GDF : So I promised François that we would not take a lot of time. So we know what the problem is. And I think this is a very real problem.

It makes it for our services. It makes the format parameter useless.

PD :  Yeah, Marcus kind of proposed that searching that as a query parameter isn't practically very useful because people will find out what the format is and decide whether or not they want to download it later.

So searching for Fits isn't sort of... It's not a scientifically motivated part of the query. So I thought Marcus... 

GDF : I would  notagree with that. Like searching for parquet is an extremely useful thing to do in the context of like Mario's thing.

We need to move this into the list and talk about it in a running meeting. 

FB : Yeah, so please write issues or emails. 

GDF : What is the preferred thing you say? So email to... 

GM : You can  create an  issue and send an email  to... 


GDF : I'll do that. Okay, all right. That's great. Thank you for the time. 

SODA
-----
-----

FB : So the Soda discussion. 

Dropping MOC
---------------
So currently  in the current artifact, there is a proposal for a MOC parameter.
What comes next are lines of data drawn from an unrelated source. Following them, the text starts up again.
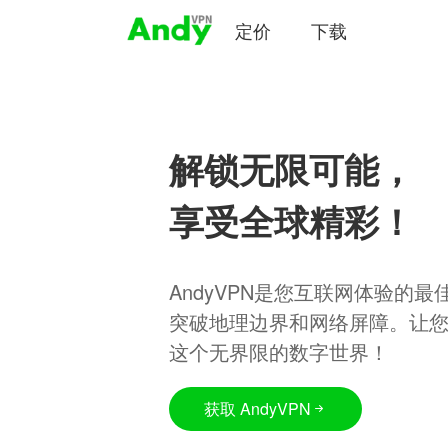
定价
下载
解锁无限可能，
享受全球精彩！
AndyVPN是您互联网体验的
突破地理边界和网络屏障。让
这个无界限的数字世界！
获取 AndyVPN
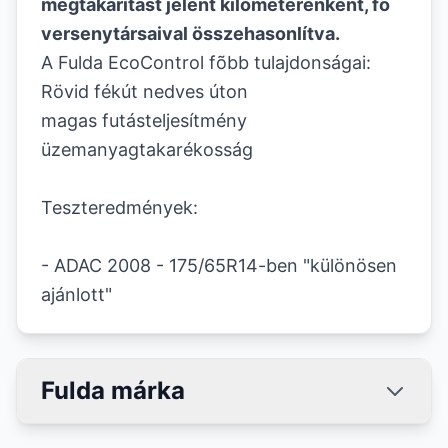
megtakarítást jelent kilométerenként, fõ
versenytársaival összehasonlítva.
A Fulda EcoControl fõbb tulajdonságai
:
Rövid fékút nedves úton
magas futásteljesítmény
üzemanyagtakarékosság
Teszteredmények:
- ADAC 2008 - 175/65R14-ben "különösen
ajánlott"
Fulda márka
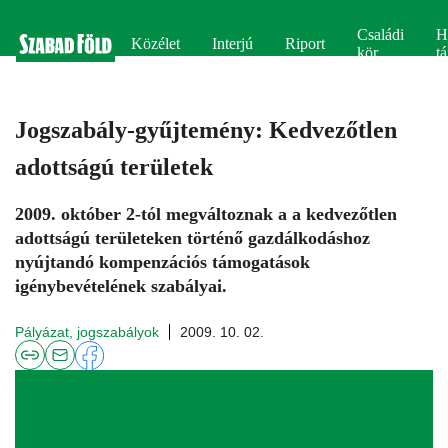
Családi
H
Közélet
Interjú
Riport
kör
tá
Jogszabály-gyűjtemény: Kedvezőtlen
adottságú területek
2009. október 2-tól megváltoznak a a kedvezőtlen
adottságú területeken történő gazdálkodáshoz
nyújtandó kompenzációs támogatások
igénybevételének szabályai.
Pályázat, jogszabályok
2009. 10. 02.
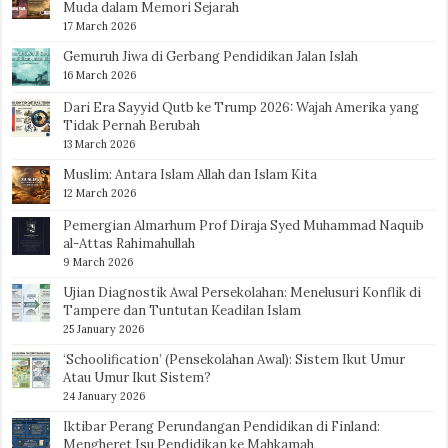
Muda dalam Memori Sejarah
17 March 2026
Gemuruh Jiwa di Gerbang Pendidikan Jalan Islah
16 March 2026
Dari Era Sayyid Qutb ke Trump 2026: Wajah Amerika yang
Tidak Pernah Berubah
13 March 2026
Muslim: Antara Islam Allah dan Islam Kita
12 March 2026
Pemergian Almarhum Prof Diraja Syed Muhammad Naquib
al-Attas Rahimahullah
9 March 2026
Ujian Diagnostik Awal Persekolahan: Menelusuri Konflik di
Tampere dan Tuntutan Keadilan Islam
25 January 2026
‘Schoolification’ (Pensekolahan Awal): Sistem Ikut Umur
Atau Umur Ikut Sistem?
24 January 2026
Iktibar Perang Perundangan Pendidikan di Finland:
Mengheret Isu Pendidikan ke Mahkamah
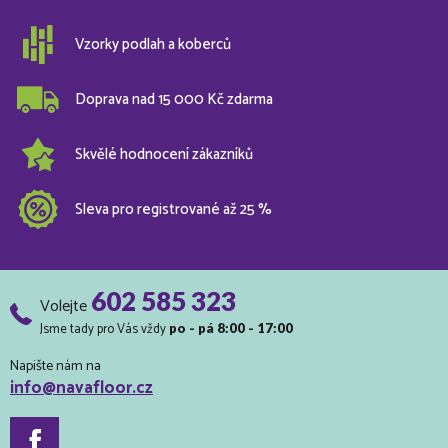
Vzorky podlah a koberců
Doprava nad 15 000 Kč zdarma
Skvělé hodnocení zákazníků
Sleva pro registrované až 25 %
602 585 323
Volejte
Jsme tady pro Vás vždy
po - pá 8:00 - 17:00
Napište nám na
info@navafloor.cz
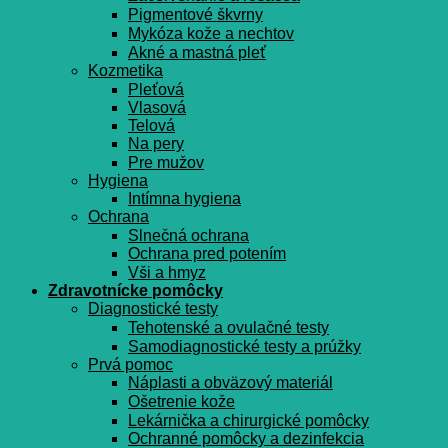
Pigmentové škvrny
Mykóza kože a nechtov
Akné a mastná pleť
Kozmetika
Pleťová
Vlasová
Telová
Na pery
Pre mužov
Hygiena
Intímna hygiena
Ochrana
Slnečná ochrana
Ochrana pred potením
Vši a hmyz
Zdravotnícke pomôcky
Diagnostické testy
Tehotenské a ovulačné testy
Samodiagnostické testy a prúžky
Prvá pomoc
Náplasti a obväzový materiál
Ošetrenie kože
Lekárnička a chirurgické pomôcky
Ochranné pomôcky a dezinfekcia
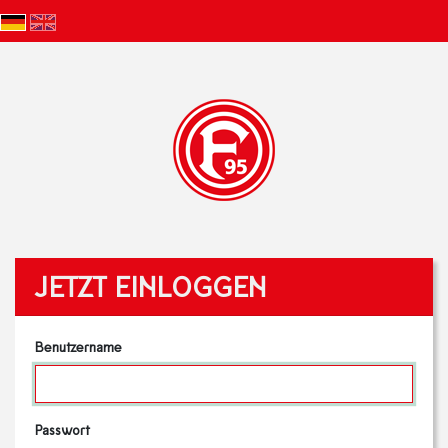
JETZT EINLOGGEN
Benutzername
Passwort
I think during the running meeting, many people, including people who are here, said it was useless, too difficult to manage and we should drop it. So just... Well, the cons of removing it, which is the core of the parameter, the only thing is that it was supposed to be... To provide cutouts on top of... By reusing responses of other services, like we do for the other parameters. But I think people thinking to implementation said that this kind of matching could be done by the client instead of doing by the server.

And I see Marco was one of them. So should we drop it? Everybody thinks we should drop it? Okay, we'll drop. 

The pixel cutouts.
-----------------------

This is something also which we discussed at the very beginning and said, well, we will add that in the second version. The main point we were afraid of is the syntax. So currently, I've written something with the CFITs syntax, which is well known.

But Markus made the contest that it's difficult with that to provide ranges. So if I understood well, because he didn't write anything, but I think what I caught what he said is to have as much pixel parameter as we have axes. And just write the intervals there.

This will allow to have in the service descriptor the values, the possible ranges. And indeed, because this use case came from enough colleagues, the possibility to skip, to take one pixel upon N, or in that case, upon two, to reduce the size to have some quick view. So that's what I understood.

GDF : The two is a downsampling? Sorry? The two in the square brackets. 

FB : You pick one pixel upon two. It's downsampling.

So this functionality has been implemented by Robert, who is online. The Galactea prototype used also for SKA. 

GDF : And these are FITs pixel numbers? They're one based? Sorry? Are these FITs pixel numbers that are one based? 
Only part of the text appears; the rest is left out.